- _PROVIDED MATERIAL_

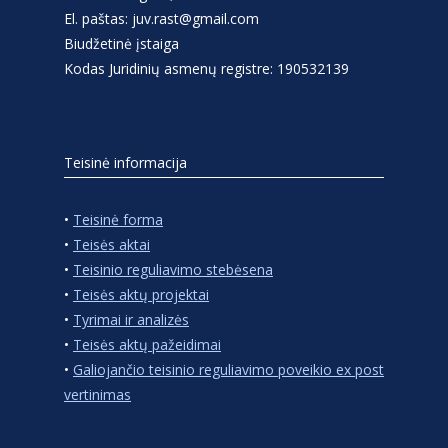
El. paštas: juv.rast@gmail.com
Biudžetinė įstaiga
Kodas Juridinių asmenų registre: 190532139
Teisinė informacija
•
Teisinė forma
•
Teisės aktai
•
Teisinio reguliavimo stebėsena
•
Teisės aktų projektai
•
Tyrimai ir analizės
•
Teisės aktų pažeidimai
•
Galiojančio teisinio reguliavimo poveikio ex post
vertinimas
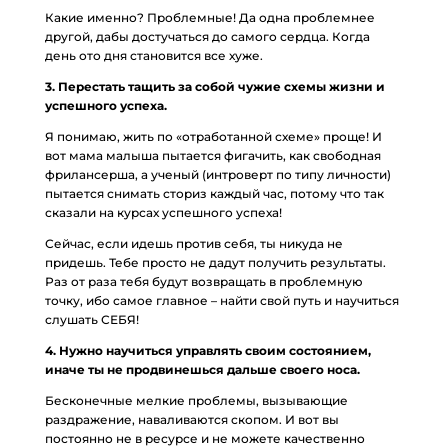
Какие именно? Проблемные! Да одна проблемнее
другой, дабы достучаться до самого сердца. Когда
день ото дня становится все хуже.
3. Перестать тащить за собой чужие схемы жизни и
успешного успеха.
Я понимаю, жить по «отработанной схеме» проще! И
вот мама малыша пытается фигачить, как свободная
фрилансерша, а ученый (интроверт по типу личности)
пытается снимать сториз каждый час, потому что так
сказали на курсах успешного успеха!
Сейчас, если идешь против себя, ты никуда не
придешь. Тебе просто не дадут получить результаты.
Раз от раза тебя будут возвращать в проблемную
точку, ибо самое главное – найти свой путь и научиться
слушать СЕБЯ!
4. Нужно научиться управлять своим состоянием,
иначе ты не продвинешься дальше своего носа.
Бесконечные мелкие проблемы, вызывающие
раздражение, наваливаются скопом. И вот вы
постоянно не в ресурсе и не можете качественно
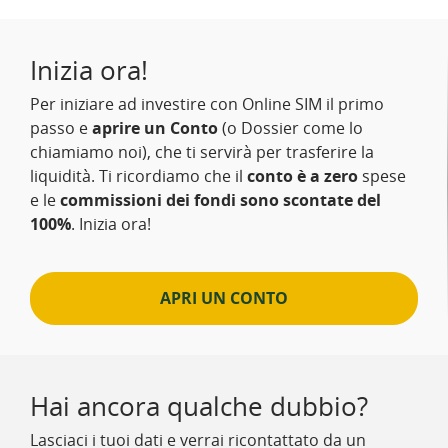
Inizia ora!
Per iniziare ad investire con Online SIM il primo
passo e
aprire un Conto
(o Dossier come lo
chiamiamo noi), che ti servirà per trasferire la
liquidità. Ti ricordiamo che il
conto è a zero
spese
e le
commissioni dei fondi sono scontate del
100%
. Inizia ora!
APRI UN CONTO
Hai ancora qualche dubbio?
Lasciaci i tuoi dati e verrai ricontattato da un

==

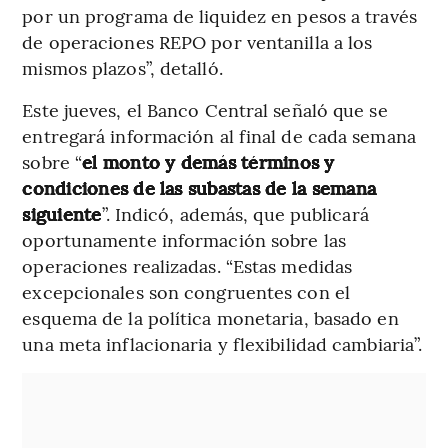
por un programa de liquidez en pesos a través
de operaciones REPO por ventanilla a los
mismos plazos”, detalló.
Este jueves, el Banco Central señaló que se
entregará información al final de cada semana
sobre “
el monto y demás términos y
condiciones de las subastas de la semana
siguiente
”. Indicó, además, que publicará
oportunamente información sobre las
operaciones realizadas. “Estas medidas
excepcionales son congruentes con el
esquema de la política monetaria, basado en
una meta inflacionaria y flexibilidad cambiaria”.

- _WORK TASK_
In the entries above, every line from the line with "иначе ты не продвинешься дальше своего носа." to the line with "Lasciaci i tuoi" is to be printed exactly, with both ends included and pictures excluded.

- _ANSWER TO THE EXERCISE_
иначе ты не продвинешься дальше своего носа.
Бесконечные мелкие проблемы, вызывающие
раздражение, наваливаются скопом. И вот вы
постоянно не в ресурсе и не можете качественно
Inizia ora!
Per iniziare ad investire con Online SIM il primo
passo e
aprire un Conto
(o Dossier come lo
chiamiamo noi), che ti servirà per trasferire la
liquidità. Ti ricordiamo che il
conto è a zero
spese
e le
commissioni dei fondi sono scontate del
100%
. Inizia ora!
APRI UN CONTO
Hai ancora qualche dubbio?
Lasciaci i tuoi dati e verrai ricontattato da un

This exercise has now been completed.